WHAT THE TASK ASKS> Find each line below where the word "thuyết" occurs, and copy it.

EXERCISE MATERIAL>

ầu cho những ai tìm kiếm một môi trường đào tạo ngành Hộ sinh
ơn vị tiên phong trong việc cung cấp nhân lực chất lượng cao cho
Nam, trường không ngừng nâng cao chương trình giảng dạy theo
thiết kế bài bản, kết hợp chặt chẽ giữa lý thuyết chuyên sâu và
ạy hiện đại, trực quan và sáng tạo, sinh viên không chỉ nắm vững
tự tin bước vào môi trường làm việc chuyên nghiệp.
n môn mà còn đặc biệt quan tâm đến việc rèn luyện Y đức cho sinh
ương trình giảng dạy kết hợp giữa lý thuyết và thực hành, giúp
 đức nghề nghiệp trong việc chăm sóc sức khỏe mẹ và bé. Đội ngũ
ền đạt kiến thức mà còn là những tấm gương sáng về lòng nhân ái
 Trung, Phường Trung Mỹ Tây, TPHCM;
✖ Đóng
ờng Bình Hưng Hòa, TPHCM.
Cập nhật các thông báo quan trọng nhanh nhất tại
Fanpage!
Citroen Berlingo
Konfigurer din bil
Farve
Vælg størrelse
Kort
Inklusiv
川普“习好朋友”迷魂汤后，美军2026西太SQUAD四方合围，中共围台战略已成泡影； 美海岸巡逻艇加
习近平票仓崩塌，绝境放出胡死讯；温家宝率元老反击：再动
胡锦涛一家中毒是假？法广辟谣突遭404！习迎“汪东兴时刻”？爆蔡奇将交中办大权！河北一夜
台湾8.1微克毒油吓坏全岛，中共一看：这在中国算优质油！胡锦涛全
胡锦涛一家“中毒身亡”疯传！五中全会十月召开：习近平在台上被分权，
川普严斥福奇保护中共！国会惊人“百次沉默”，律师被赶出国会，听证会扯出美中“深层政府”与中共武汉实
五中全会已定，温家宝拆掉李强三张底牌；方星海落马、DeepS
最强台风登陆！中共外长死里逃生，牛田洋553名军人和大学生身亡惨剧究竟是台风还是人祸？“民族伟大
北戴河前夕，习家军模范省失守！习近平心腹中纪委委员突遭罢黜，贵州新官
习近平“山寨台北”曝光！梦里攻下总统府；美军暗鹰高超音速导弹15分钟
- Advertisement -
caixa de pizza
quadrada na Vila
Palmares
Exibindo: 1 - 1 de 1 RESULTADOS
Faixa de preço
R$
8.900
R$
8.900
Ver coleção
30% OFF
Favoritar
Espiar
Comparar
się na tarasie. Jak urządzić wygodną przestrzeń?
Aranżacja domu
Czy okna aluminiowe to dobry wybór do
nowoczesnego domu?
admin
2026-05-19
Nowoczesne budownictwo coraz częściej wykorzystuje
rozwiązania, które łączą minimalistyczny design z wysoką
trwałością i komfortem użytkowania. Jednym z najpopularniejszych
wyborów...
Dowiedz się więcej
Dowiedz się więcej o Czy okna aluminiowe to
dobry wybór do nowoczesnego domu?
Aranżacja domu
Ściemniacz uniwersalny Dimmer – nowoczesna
...
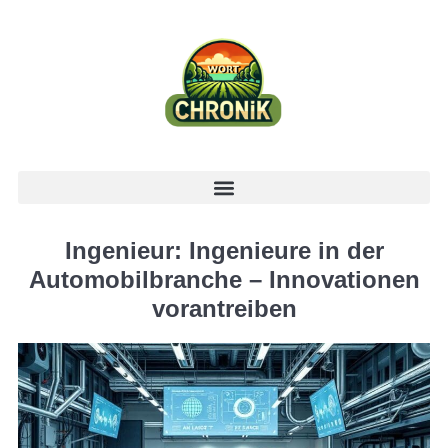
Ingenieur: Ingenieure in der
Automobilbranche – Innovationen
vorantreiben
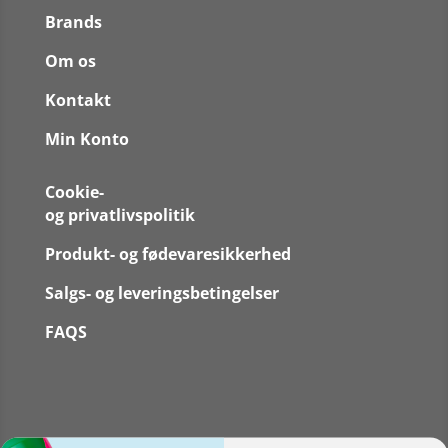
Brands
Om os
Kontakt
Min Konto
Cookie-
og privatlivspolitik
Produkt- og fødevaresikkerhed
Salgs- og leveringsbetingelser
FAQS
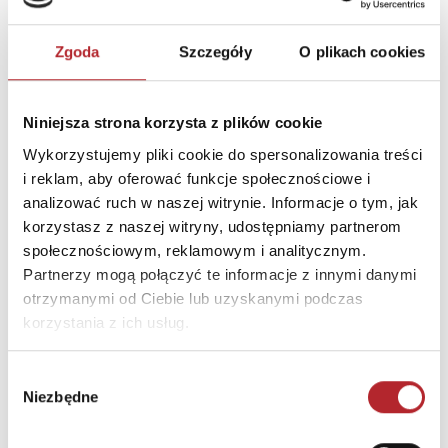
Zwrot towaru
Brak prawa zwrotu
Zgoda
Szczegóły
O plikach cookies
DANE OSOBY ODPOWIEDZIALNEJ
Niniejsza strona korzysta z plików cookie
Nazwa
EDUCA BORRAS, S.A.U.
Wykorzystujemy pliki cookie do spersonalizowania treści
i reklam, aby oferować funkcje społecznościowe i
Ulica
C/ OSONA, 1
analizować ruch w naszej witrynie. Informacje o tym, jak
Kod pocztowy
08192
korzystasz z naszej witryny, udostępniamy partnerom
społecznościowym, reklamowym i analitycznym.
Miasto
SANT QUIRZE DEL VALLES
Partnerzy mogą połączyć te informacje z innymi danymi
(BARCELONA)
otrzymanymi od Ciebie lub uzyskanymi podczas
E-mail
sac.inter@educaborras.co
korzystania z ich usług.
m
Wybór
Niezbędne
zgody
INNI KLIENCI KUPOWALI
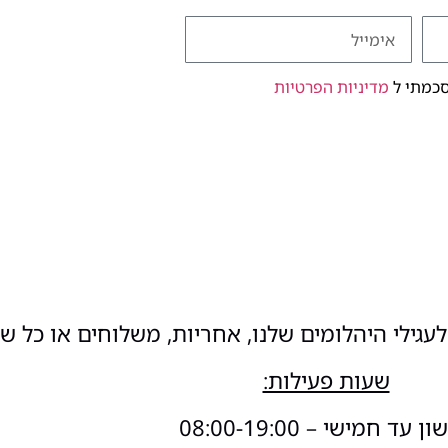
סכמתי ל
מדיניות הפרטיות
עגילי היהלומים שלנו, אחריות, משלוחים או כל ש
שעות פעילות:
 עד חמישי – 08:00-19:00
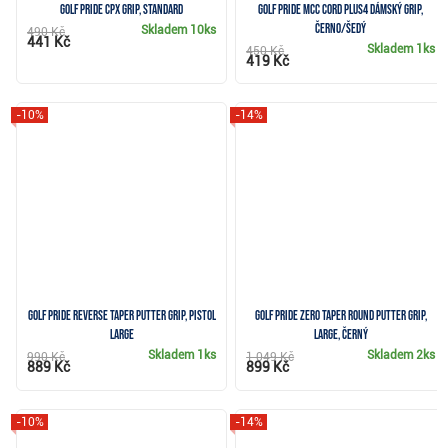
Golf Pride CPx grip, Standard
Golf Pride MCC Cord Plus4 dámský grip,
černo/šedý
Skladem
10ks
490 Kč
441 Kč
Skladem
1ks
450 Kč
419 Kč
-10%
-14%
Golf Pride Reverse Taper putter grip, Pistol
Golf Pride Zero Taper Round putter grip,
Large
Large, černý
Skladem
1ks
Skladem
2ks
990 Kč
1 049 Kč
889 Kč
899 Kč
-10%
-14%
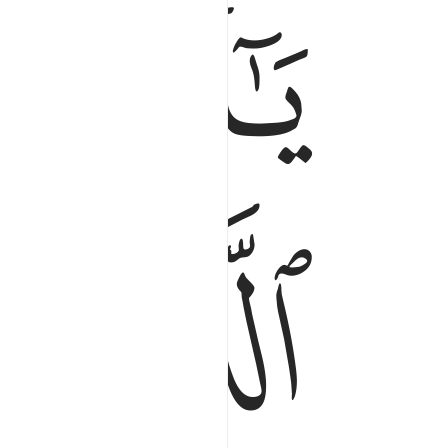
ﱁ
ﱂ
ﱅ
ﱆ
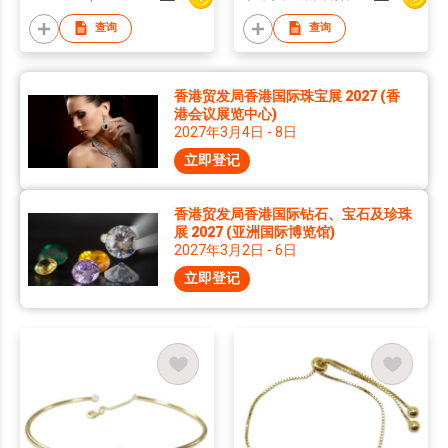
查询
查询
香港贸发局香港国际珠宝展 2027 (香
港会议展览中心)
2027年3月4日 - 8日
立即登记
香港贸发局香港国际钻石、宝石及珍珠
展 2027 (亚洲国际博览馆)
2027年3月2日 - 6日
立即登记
--
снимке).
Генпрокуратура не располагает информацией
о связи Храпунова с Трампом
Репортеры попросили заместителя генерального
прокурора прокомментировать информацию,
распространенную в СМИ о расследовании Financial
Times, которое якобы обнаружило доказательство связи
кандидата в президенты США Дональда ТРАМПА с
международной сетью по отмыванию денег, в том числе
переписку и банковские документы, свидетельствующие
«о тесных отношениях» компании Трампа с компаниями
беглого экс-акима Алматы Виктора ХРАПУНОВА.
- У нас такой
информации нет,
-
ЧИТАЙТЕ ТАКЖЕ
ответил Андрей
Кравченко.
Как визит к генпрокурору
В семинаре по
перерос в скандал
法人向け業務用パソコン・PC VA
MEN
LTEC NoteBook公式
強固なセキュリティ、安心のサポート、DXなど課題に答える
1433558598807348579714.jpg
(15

OUTPUT>
thiết kế bài bản, kết hợp chặt chẽ giữa lý thuyết chuyên sâu và
ương trình giảng dạy kết hợp giữa lý thuyết và thực hành, giúp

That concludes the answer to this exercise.